Dr. Robert Brackett, GMA’s chief science and regulatory affairs officer, said, “We welcome the FDA's draft BPA risk assessment, as its findings - once again - support the overwhelming body of scientific evidence that confirms the safety of BPA in food packaging for all consumers.

"BPA has been safely used in food contact applications for 50 years and plays an essential role in keeping foods safe and fresh. Based on the entire body of scientific evidence, and the findings of the FDA and numerous health authorities and researchers, consumers can continue to safely enjoy foods and beverages in the many forms of packaging provided, including those that contain BPA, without changing their purchasing or eating patterns.

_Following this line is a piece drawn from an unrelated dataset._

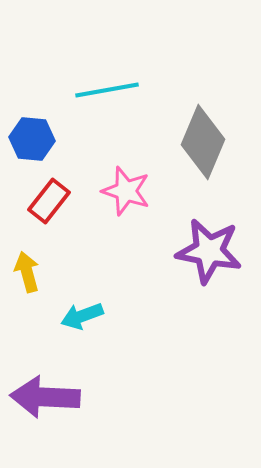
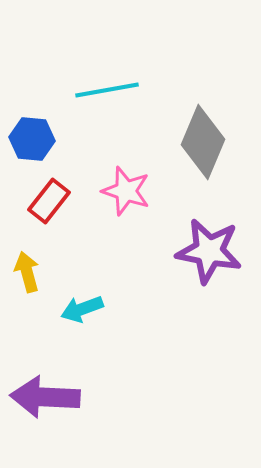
cyan arrow: moved 7 px up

"The U.S. Food & Drug Administration (FDA), the European Food Safety Authority (EFSA) Authority, and Health Canada have all recently evaluated and affirmed the safety of BPA.

"Several other prominent international bodies have also agreed with FDA regarding the safety of BPA. These include the World Health Organization, Health and Consumer Protection Directorate of the European Commission; the European Chemical Bureau of the European Union; the European Scientific Panel on Food Additives, Flavorings, Processing Aids, and Materials in Contact with Food; and the Japanese National Institute of Advanced Industrial Science and Technology."

KC's View:
And yet, as noted here yesterday, a Washington Post story reported that the FDA finding “stands in contrast to more than 100 studies performed by government scientists and university laboratories that have found health concerns associated with bisphenol A (BPA). Some studies have linked the chemical to prostate and breast cancers, diabetes, behavioral disorders such as hyperactivity and reproductive problems in laboratory animals.” And, both the Canadian government and Walmart have decided that baby products should not contain BPA because of these concerns.

I’ll say it again. This becomes a game of “who do you trust?” And the FDA has almost no credibility these days…certainly not as much as Walmart has.

If I’m a consumer and I have a choice, I won’t buy products with BPA. It is that simple. Because erring on the side of caution seems a lot more sensible if the science is being debated.